Target Protein Overview

The AT1G07700 gene encodes a thioredoxin superfamily protein, specifically a chloroplast-localized redox regulator involved in light-dependent metabolic adjustments . Key functional attributes include:

  • Redox regulation: Modulates disulfide bonds in target proteins, influencing enzymatic activity under varying light conditions.

  • Chloroplastic role: Participates in thioredoxin-mediated signaling pathways to optimize photosynthesis .

  • Structural homology: Shares conserved domains with thioredoxin-like proteins, including a CXXC motif critical for electron transfer .

Role in Redox Homeostasis

Studies using the At1g07700 Antibody revealed that the protein is integral to maintaining redox balance in chloroplasts. During light exposure, it facilitates the reduction of disulfide bonds in enzymes like FBPase1 and GAPDH, enhancing photosynthetic efficiency .

Complementation Analysis

In delt4 mutants deficient in ascorbate peroxidase 1 (APX1), the At1g07700 protein failed to restore reactive oxygen species (ROS) scavenging capabilities, suggesting functional divergence from APX1-related pathways . This contrasts with thioredoxin TRXY2, which directly interacts with redox-sensitive targets .

Oxidation Dynamics

Quantitative redox proteomics demonstrated that At1g07700-associated proteins exhibit rapid oxidation within 10 minutes of light exposure, followed by gradual re-reduction over 6 hours . This dynamic adjustment aligns with its role in stress adaptation.

Applications in Plant Science

  • Stress response studies: Used to profile thioredoxin activity during oxidative stress .

  • Protein interaction mapping: Identifies redox partners in chloroplasts via co-immunoprecipitation .

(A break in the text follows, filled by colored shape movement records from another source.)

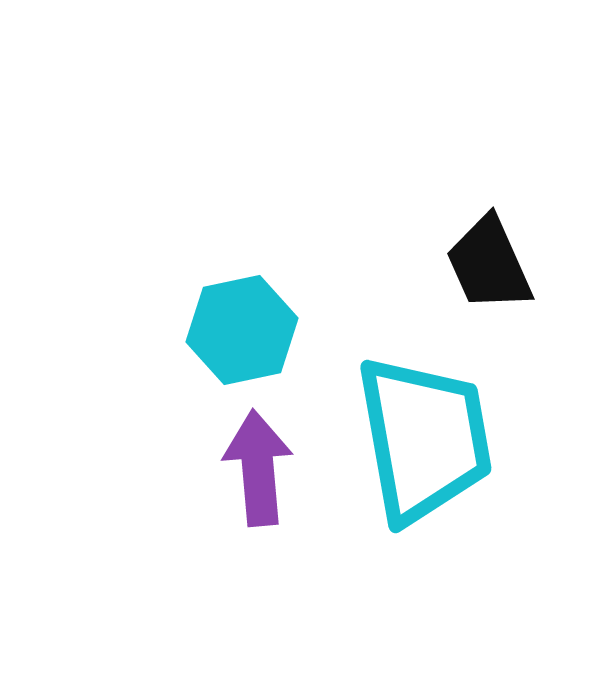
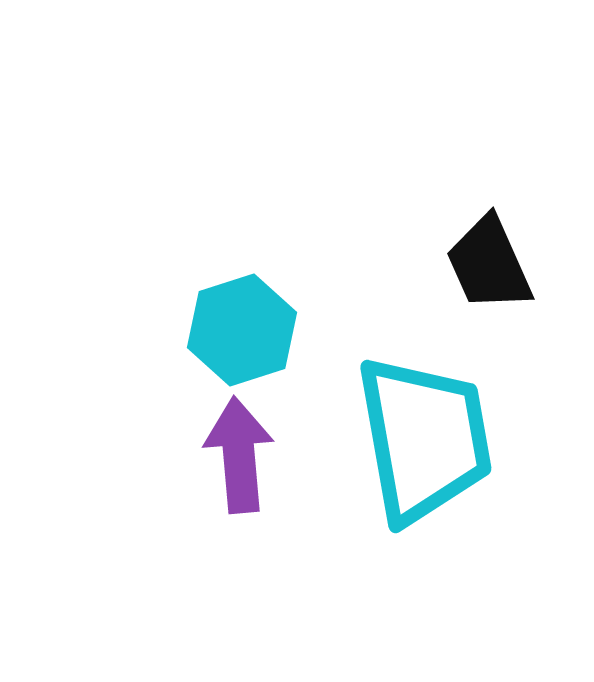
cyan hexagon: rotated 6 degrees counterclockwise
purple arrow: moved 19 px left, 13 px up
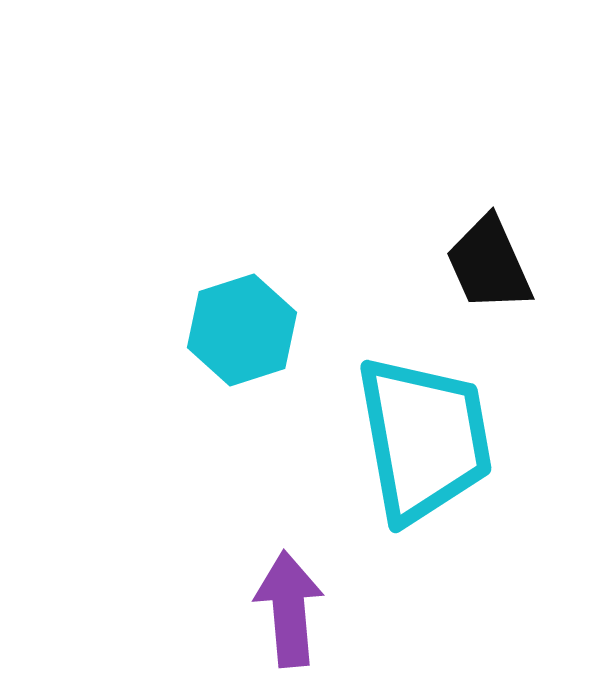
purple arrow: moved 50 px right, 154 px down
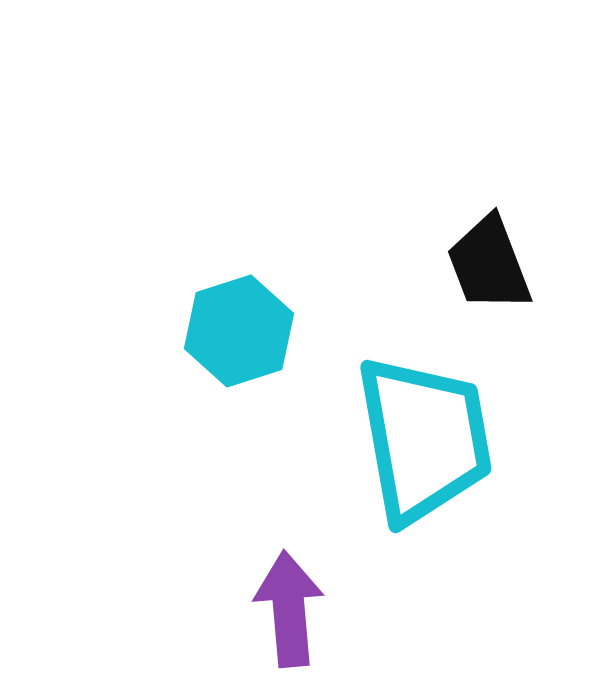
black trapezoid: rotated 3 degrees clockwise
cyan hexagon: moved 3 px left, 1 px down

  • Developmental biology: Tracks tissue-specific expression patterns in Arabidopsis mutants .

Technical Considerations

  • Specificity validation: Cross-reactivity tests confirm minimal off-target binding to related thioredoxins like TRXY2 .

  • Storage: Stable at -20°C for long-term preservation .

Product Specs

Buffer
Preservative: 0.03% ProClin 300; Constituents: 50% Glycerol, 0.01M Phosphate Buffered Saline (PBS), pH 7.4
Form
Liquid
Lead Time
14-16 weeks lead time (made-to-order)
Synonyms
At1g07700 antibody; F24B9.21 antibody; Thioredoxin-like 4 antibody; chloroplastic antibody; Lilium-type thioredoxin 3 antibody
Target Names
At1g07700
Uniprot No.

Target Background

Function
This antibody targets a probable thiol-disulfide oxidoreductase, likely involved in various redox reactions.
Database Links

KEGG: ath:AT1G07700

STRING: 3702.AT1G07700.3

UniGene: At.19033

Protein Families
Thioredoxin family
Subcellular Location
Plastid, chloroplast.

Q&A

What is the At1g07700 Antibody and what are its key specifications?

The At1g07700 Antibody (e.g., product code CSB-PA863204XA01DOA) is a polyclonal antibody raised in rabbits against recombinant Arabidopsis thaliana At1g07700 protein. It features the following specifications:

CharacteristicSpecification
Antibody TypePolyclonal
Host SpeciesRabbit
Target SpeciesArabidopsis thaliana (Mouse-ear cress)
ImmunogenRecombinant A. thaliana At1g07700 protein
Purification MethodAntigen Affinity Purified
Validated ApplicationsELISA, Western Blot
FormLiquid
IsotypeIgG
ConjugationNon-conjugated

The antibody is specific to the At1g07700 target protein and has been validated for research applications .

What are the optimal storage conditions for maintaining At1g07700 Antibody activity?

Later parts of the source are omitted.